Taking office on May 24, 2017, on the heels of a bruising campaign and close runoff election, President Lenin Moreno has proceeded to shake up Ecuadoran politics.

Moreno ran on the Alianza PAIS (AP) ticket—the party created and led by outgoing President Rafael Correa.  Many observers expected him to continue his predecessor’s policies of constraining the media and civil society, and intimidating his opponents. However, Moreno departed from the status quo soon after taking office, starting a dialogue with the political opposition and civil society organizations. Moreno also bolstered government anti-corruption initiatives—all contributing to an approval rating of more than 80 percent. Still, his new approach has internally divided the AP party and set him at odds with Correa and the former president’s close supporters. Correa remains a highly influential figure leaving office with an approval rating of better than 60 percent.

Last month, President Moreno pushed to further distinguish himself from his predecessor by proposing a referendum on a package of initiatives to strengthen democracy. Moreno asked citizens to suggest questions to be included in that referendum, which the presidency finalized and then presented back to the public on October 2. The Constitutional Court  must approve the questions, and the National Electoral Council must set a date for the vote within 60 days. As it now stands, the referendum has the potential to drastically change Ecuador’s political trajectory.
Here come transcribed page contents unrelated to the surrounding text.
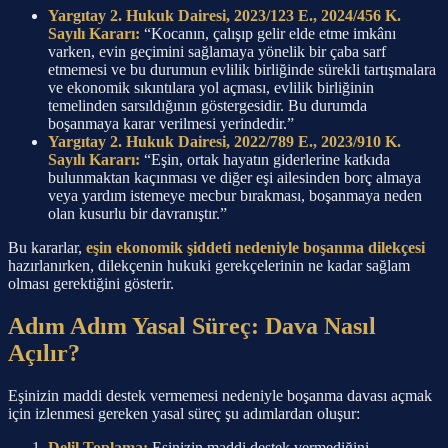
Yargıtay 2. Hukuk Dairesi, 2023/123 E., 2024/456 K.
Sayılı Kararı:
“Kocanın, çalışıp gelir elde etme imkânı
varken, evin geçimini sağlamaya yönelik bir çaba sarf
etmemesi ve bu durumun evlilik birliğinde sürekli tartışmalara
ve ekonomik sıkıntılara yol açması, evlilik birliğinin
temelinden sarsıldığının göstergesidir. Bu durumda
boşanmaya karar verilmesi yerindedir.”
Yargıtay 2. Hukuk Dairesi, 2022/789 E., 2023/910 K.
Sayılı Kararı:
“Eşin, ortak hayatın giderlerine katkıda
bulunmaktan kaçınması ve diğer eşi ailesinden borç almaya
veya yardım istemeye mecbur bırakması, boşanmaya neden
olan kusurlu bir davranıştır.”
Bu kararlar,
eşin ekonomik şiddeti nedeniyle boşanma dilekçesi
hazırlanırken, dilekçenin hukuki gerekçelerinin ne kadar sağlam
olması gerektiğini gösterir.
Adım Adım Yasal Süreç: Dava Nasıl
Açılır?
Eşinizin maddi destek vermemesi nedeniyle boşanma davası açmak
için izlenmesi gereken yasal süreç şu adımlardan oluşur:
Delil Toplama:
Eşinizin maddi destek vermediğini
“Consulta Popular”: Seven Questions

Preventing corrupt officials from holding public office:
The first question asks citizens if they favor instituting a ban on anyone convicted of corruption from being able to hold public office. At present, there are multiple ongoing trials involving high-level figures from the previous administration. If approved, this question would lead to laws that would keep several influential people from holding office in the future. The current vice-president, who now on trial for illegal association, is an example.

Term limits:
In 2015, the National Assembly passed an amendment permitting indefinite re-election to the presidency. The second question would cap re-election for all public offices at two terms per person per office. This would prevent Rafael Correa from running for the presidency in 2021, although not for other offices such as governor or mayor or legislator. It would also prevent long-serving Guayaquil mayor Jaime Nebot (from the Partido Social Cristiano – PSC – party) from seeking re-election and would reshuffle the portfolios of long-serving politicians in governor, mayoral, and legislative positions throughout the country.

Replace and evaluate the Citizen Participation and Social Control Council (CPCCS) and its appointments:
The CPCCS is a body that appoints the Ombudsman, the Attorney General, the National Electoral Council, the Elections Disputes Tribunal (in charge of disputes related to campaign financing, which was a major issue during the last elections), and establishes the selection process for the Constitutional Court and the Judicial Council. The CPCCS has long been a critiqued for lacking independence from the ruling party. A “yes” vote here would end the terms of the current council, institute a transitional body, and begin an evaluation of all government officials appointed by the council. At the end of the transition period, these positions will be filled during the sub-national elections.

The four remaining questions play a different role than the first three. Question 4 strengthens sentences against sexual offenders, and comes in the wake of rising reports of sexual abuse in schools. Question 5 would forbid mining in protected areas and increasing the size of the Yasuni National Park. Question 6, would repeal the tax on capital gains to encourage economic growth as well as appeal to business constituencies targeted under the Correa administration. And Question 7, would limit resource extraction to protect Ecuador’s biodiversity, appealing to indigenous sectors alienated by Correa-era policies. In all, the referendum could be divisive, and Moreno seems poised to make new political allies as well as adversaries.

Potential conflicts:

In Colombia, President Juan Manuel Santos’ decision to put the peace deal with the FARC to a plebiscite in Colombia in 2016, attracted opposition from critics, including former presidents who organized a “No” vote campaign. They succeeded because they had a clear message and took advantage of limited public knowledge of the plebiscite’s terms. While Ecuador’s referendum treats different themes, it could attract the opposition of former president Correa who could attempt to leverage his stature to push for a “No” to several of the questions.

Further, rumors have circulated that AP may call for a competing constituent assembly. A Constituent Assembly would require re-writing the constitution, and would open a path way for Correa to return to power, negating the effects of the referendum. However, it can only be initiated by the sitting President, two-thirds of Congress (AP has slightly over half the seats), or by 12 percent of the population. As 75 percent of the population approves of the referendum, this course seems unlikely.  

Why this matters:

Many governments in the Americas operate under heavily centralized presidential systems with weak checks on executive power making them prone to corruption and instability. The Moreno government’s referendum offers Ecuador an opportunity to limit some of the powers of the president and demonstrates a commitment to strengthening the rule of law and accountability in the region, now an issue in the wake of Brazil’s Odebrecht scandal, which has tentacles reaching into many neighboring countries.  As a member of the Bolivarian Alliance or ALBA countries dominated by authoritarian Venezuela, Ecuador’s move toward the democratic center would make for a more prosperous, secure, and stable political and economic environment in the Americas.